Festa domenica a Villa Argine per i sessant’anni di fondazione della locale Casa della carità

Domenica 7 novembre è stata una giornata di festa e gioia per la comunità di Villa Argine, con la Celebrazione Eucaristica nel ricordo della fondazione della Casa della Carità, 60 anni fa nel 1961.
Al termine della Santa Messa sono state inaugurate opere e mezzi alla presenza delle autorità.
L’Avis di Cadelbosco Sopra, nelle persona del presidente Samuele Baldini, ha donato un defibrillatore pubblico a beneficio della collettività. La famiglia della Romana Caiumi (un ospite della Casa della Carità scomparsa quest’ anno) ha donato un nuovo mezzo per il trasporto degli ospiti della struttura. Si è poi ringraziata l’ amministrazione pubblica in particolare Boris Soncini e Giuliana Esposito per la collaborazione e il contributo nella riqualificazione dell’impianto di illuminazione a led.
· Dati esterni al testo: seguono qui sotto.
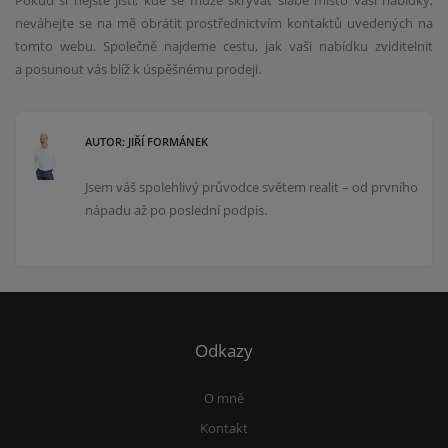
Pokud si nejste jistí, kde se může skrývat slabé místo vaší nabídky,
neváhejte se na mě obrátit prostřednictvím kontaktů uvedených na
tomto webu. Společně najdeme cestu, jak vaši nabídku zviditelnit
a posunout vás blíž k úspěšnému prodeji.
AUTOR: JIŘÍ FORMÁNEK
Jsem váš spolehlivý průvodce světem realit – od prvního
nápadu až po poslední podpis.
Odkazy
O mně
Kontakt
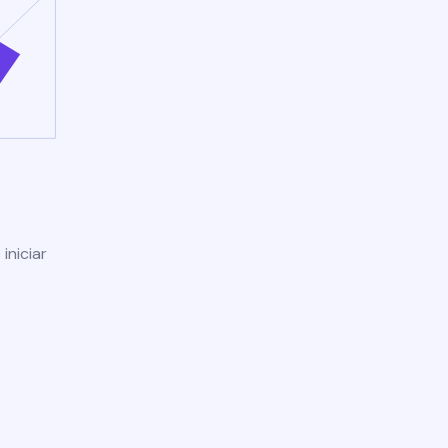
iniciar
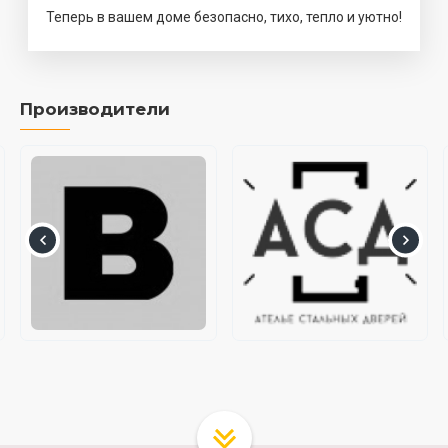
Теперь в вашем доме безопасно, тихо, тепло и уютно!
Производители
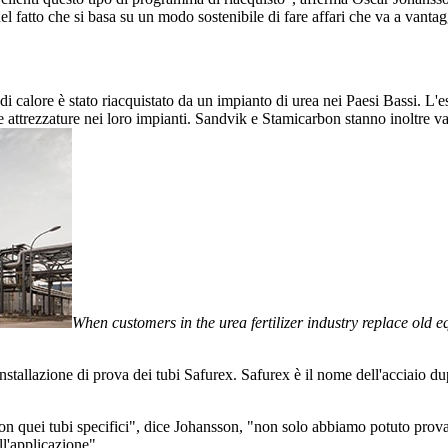
fatto che si basa su un modo sostenibile di fare affari che va a vantaggi
i calore è stato riacquistato da un impianto di urea nei Paesi Bassi. L'es
elle attrezzature nei loro impianti. Sandvik e Stamicarbon stanno inoltre va
When customers in the urea fertilizer industry replace old 
nstallazione di prova dei tubi Safurex. Safurex è il nome dell'acciaio dup
o con quei tubi specifici", dice Johansson, "non solo abbiamo potuto pr
ll'applicazione".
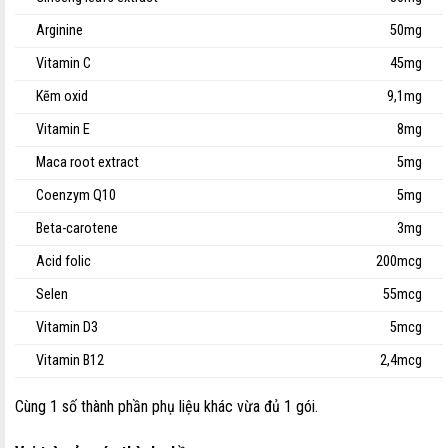
Arginine
50mg
Vitamin C
45mg
Kẽm oxid
9,1mg
Vitamin E
8mg
Maca root extract
5mg
Coenzym Q10
5mg
Beta-carotene
3mg
Acid folic
200mcg
Selen
55mcg
Vitamin D3
5mcg
Vitamin B12
2,4mcg
Cùng 1 số thành phần phụ liệu khác vừa đủ 1 gói.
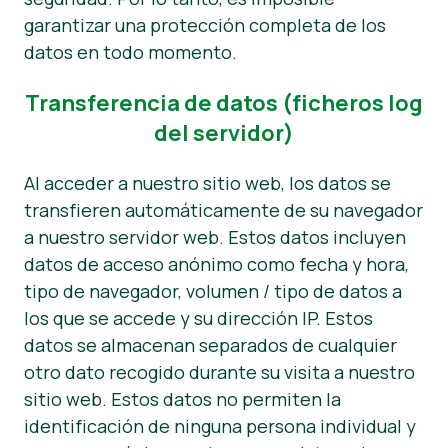
garantizar una protección completa de los
datos en todo momento.
Transferencia de datos (ficheros log
del servidor)
Al acceder a nuestro sitio web, los datos se
transfieren automáticamente de su navegador
a nuestro servidor web. Estos datos incluyen
datos de acceso anónimo como fecha y hora,
tipo de navegador, volumen / tipo de datos a
los que se accede y su dirección IP. Estos
datos se almacenan separados de cualquier
otro dato recogido durante su visita a nuestro
sitio web. Estos datos no permiten la
identificación de ninguna persona individual y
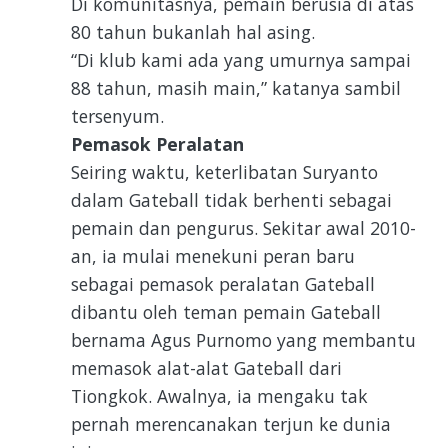
Di komunitasnya, pemain berusia di atas
80 tahun bukanlah hal asing.
“Di klub kami ada yang umurnya sampai
88 tahun, masih main,” katanya sambil
tersenyum.
Pemasok Peralatan
Seiring waktu, keterlibatan Suryanto
dalam Gateball tidak berhenti sebagai
pemain dan pengurus. Sekitar awal 2010-
an, ia mulai menekuni peran baru
sebagai pemasok peralatan Gateball
dibantu oleh teman pemain Gateball
bernama Agus Purnomo yang membantu
memasok alat-alat Gateball dari
Tiongkok. Awalnya, ia mengaku tak
pernah merencanakan terjun ke dunia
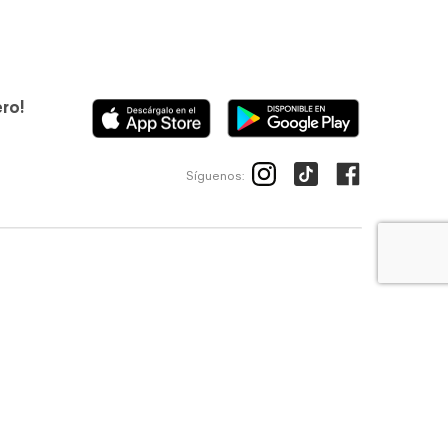
ero!
Síguenos:
ico
Avisos de privacidad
La Pubblica Assistenza di Castelnovo Sotto e Cadelbosco Sopra per la gestione dei corsi e la formazione di volontari abilitati all’ uso del defibrillatore.
E’ stata creata un’area del “ricordo”, piantando 5 ulivi in memoria di Anacleto Ligabue (Benefattore e finanziatore della Casa della Carità), Don Giovanni Maccari (Sacerdote e Pastore per i poveri ed emarginati), Giuseppe Sanna (Fondatore del Circolo Acli “Tazzioli e Maccari” e benefattore), Suor Giuseppina della Croce (Suora e Superiora della Casa) e Bice Maria Beltrami (Volontaria e Benefattrice della Parrocchia. Tutte queste opere sono state realizzate per migliorare la comunità, rafforzando i legami tra le persone,creando spazi di ritrovo,aiutando le persone più fragili e riqualificando la frazione di Villa Argine.